Pronto empezó a dar quejas persecutorias sobre mí. Me miraba con un pánico atroz. Las clases pararon de improviso el día en que al verme entrar, estalló en alaridos pidiendo que lo alejaran del diablo. Recluido en el convento de San Francisco e incapaz ya de moverse o coordinar idea realista alguna, comprendí que no había sido yo el único ni el primer objeto de sus escarceos. Probablemente en su propia iniciación, que hizo de él lo que era, le habían transmitido la ponzoña que ahora lo consumía desde adentro. Afortunadamente, nunca permití la consumación de sus propósitos conmigo, pues mi destino hubiera quedado igualmente sellado.
En su agonía, hendida por ataques de demencia y terror, gritaba que yo lo había condenado, pidiendo desgarradoramente perdón al Cielo e implorando la protección de la Virgen. Todo ello me lo contó con lujo de detalles mi madre, quizás con el secreto fin de vengarse conmigo por la pérdida de su confesor y por tener que lidiar con una vacilante vocación religiosa mía, que por momentos le hacía su promesa más difícil y angustiosa de cumplir. Al igual que en su momento con la mulata, los gritos y acusaciones del novicio fueron tomados por todos como parte de su delirio agónico. Comprensible, después de todo.
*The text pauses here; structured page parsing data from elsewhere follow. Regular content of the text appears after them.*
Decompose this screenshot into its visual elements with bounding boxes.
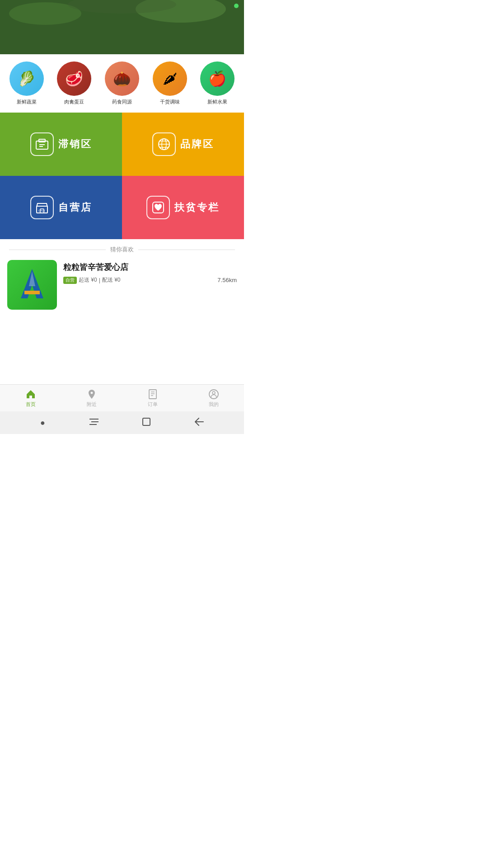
category-medicine[interactable]: 🌰 药食同源 [99,61,145,105]
store-logo [7,260,57,310]
separator: | [99,277,100,283]
category-vegetables[interactable]: 🥬 新鲜蔬菜 [4,61,50,105]
nav-home-label: 首页 [26,401,36,408]
store-badge: 自营 [63,277,77,284]
grid-banners: 滞销区 品牌区 OPEN 自营店 [0,113,244,239]
categories-row: 🥬 新鲜蔬菜 🥩 肉禽蛋豆 🌰 药食同源 🌶 干货调味 🍎 新鲜水果 [0,54,244,109]
category-spices[interactable]: 🌶 干货调味 [147,61,193,105]
banner-brand-icon [152,132,176,156]
cat-label-vegetables: 新鲜蔬菜 [17,99,37,105]
svg-rect-16 [149,390,156,399]
nav-profile-label: 我的 [209,401,219,408]
banner-clearance[interactable]: 滞销区 [0,113,122,176]
guess-you-like-label: 猜你喜欢 [110,245,134,254]
cat-label-fruit: 新鲜水果 [207,99,227,105]
wifi-indicator [234,4,239,8]
banner-selfrun-label: 自营店 [58,201,92,214]
divider-left [9,250,106,250]
bottom-nav: 首页 附近 订单 我的 [0,384,244,411]
store-name: 粒粒皆辛苦爱心店 [63,262,237,273]
store-min-order: 起送 ¥0 [79,276,97,284]
cat-label-meat: 肉禽蛋豆 [64,99,84,105]
cat-label-spices: 干货调味 [160,99,180,105]
store-delivery: 配送 ¥0 [102,276,121,284]
cat-circle-vegetables: 🥬 [9,61,44,96]
cat-label-medicine: 药食同源 [112,99,132,105]
banner-selfrun[interactable]: OPEN 自营店 [0,176,122,239]
banner-poverty-icon [146,196,170,219]
svg-rect-25 [143,418,150,425]
svg-rect-14 [24,291,40,294]
cat-circle-medicine: 🌰 [105,61,139,96]
banner-clearance-icon [30,132,54,156]
nav-nearby-label: 附近 [87,401,97,408]
sys-dot-btn[interactable]: ● [40,418,45,428]
banner-brand[interactable]: 品牌区 [122,113,244,176]
section-divider: 猜你喜欢 [0,239,244,260]
banner-brand-label: 品牌区 [180,137,214,151]
sys-menu-btn[interactable] [89,418,99,428]
nav-nearby[interactable]: 附近 [61,389,122,408]
banner-poverty-label: 扶贫专栏 [174,201,220,214]
cat-circle-spices: 🌶 [153,61,187,96]
banner-clearance-label: 滞销区 [58,137,92,151]
system-nav: ● [0,411,244,434]
nav-orders-label: 订单 [148,401,158,408]
sys-back-btn[interactable] [195,418,204,428]
category-fruit[interactable]: 🍎 新鲜水果 [194,61,240,105]
nav-orders[interactable]: 订单 [122,389,183,408]
hero-banner [0,0,244,54]
store-info: 粒粒皆辛苦爱心店 自营 起送 ¥0 | 配送 ¥0 7.56km [63,260,237,284]
sys-square-btn[interactable] [142,418,150,428]
store-meta: 自营 起送 ¥0 | 配送 ¥0 7.56km [63,276,237,284]
store-card[interactable]: 粒粒皆辛苦爱心店 自营 起送 ¥0 | 配送 ¥0 7.56km [0,260,244,317]
banner-selfrun-icon: OPEN [30,196,54,219]
svg-point-21 [212,392,215,394]
banner-poverty[interactable]: 扶贫专栏 [122,176,244,239]
svg-text:OPEN: OPEN [38,209,45,212]
cat-circle-fruit: 🍎 [200,61,235,96]
divider-right [138,250,235,250]
store-distance: 7.56km [217,277,237,283]
nav-home[interactable]: 首页 [0,389,61,408]
cat-circle-meat: 🥩 [57,61,91,96]
nav-profile[interactable]: 我的 [183,389,244,408]
category-meat[interactable]: 🥩 肉禽蛋豆 [52,61,98,105]
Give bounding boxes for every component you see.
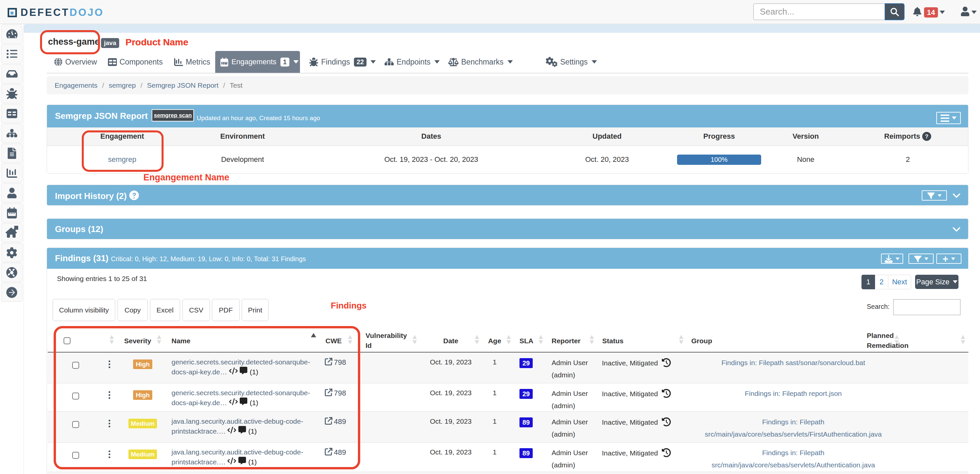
svg-text:?: ? — [925, 134, 928, 140]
Sus imprecaciones cesaron un Viernes Santo a las tres de la tarde, meses antes de mi décimo primer cumpleaños. Lloré sobre su humilde féretro como había llorado sobre el cuerpo inerte y chamuscado de mi abuelo, gritando que me perdonara y que no dejase que lo llevaran al Infierno por culpa mía. Lo asumieron como el duelo natural de un futuro novicio por su maestro. Afortunadamente para mis perpetradores, el corto entendimiento de la gente sería el más preciado velo de impunidad. En su sepelio, la promesa de mi madre y el deseo de mi tío de verme en religión, descendieron también a la tumba. Le servirían de lienzo y de sudario a su cuerpo martirizado, hasta el fin de los tiempos.